J'en ai sélectionné deux, très sages mais très impertinentes vis-à-vis
de tous les pouvoirs.
(Éditions J'ai lu, traduction et présentation par Jean-Louis Maunoury)
Chrétien et musulman.
Un vendredi, Nasr Eddin surprend un des chrétiens d'Akshéhir à manger de la viande en cachette.
- Ô chrétien, toi qui a le devoir de charité, lui dit le Hodja, donne-moi un morceau, j'ai faim.
- Eloigne-toi, mahométan, c'est de la viande de porc, et tu n'as pas le droit d'en manger.
- Qu'importe! lui répond Nasr Eddin en s'asseyant à coté de lui, je suis chez les musulmans ce que tu es chez les chrétiens.
Identité.
Tout l'après-midi, Nasr Eddin s'est promené en compagnie des deux notables de la ville, l'imam et le cadi, mais l'heure est venue de se séparer.
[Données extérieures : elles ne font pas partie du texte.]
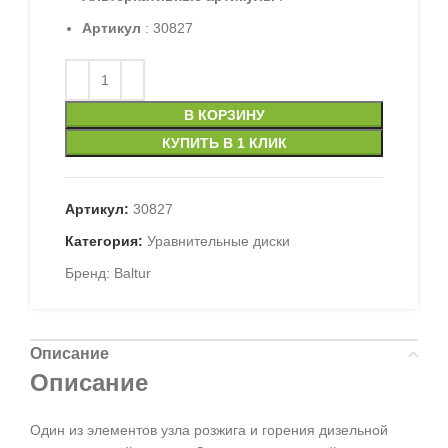
Артикул
: 30827
В КОРЗИНУ
КУПИТЬ В 1 КЛИК
Артикул:
30827
Категория:
Уравнительные диски
Бренд:
Baltur
Описание
Описание
Один из элементов узла розжига и горения дизельной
- Tu es vraiment un homme surprenant, remarque le religieux. Parfois on dirait que tu es un filou capable de voler et de duper n'importe qui, et puis, quelques instants après, on croirait avoir
affaire à un imbécile.
- Allons, Nasr Eddin, sois franc pour une fois, continue le magistrat, dis nous qui tu es en réalité : un escroc, un idiot ?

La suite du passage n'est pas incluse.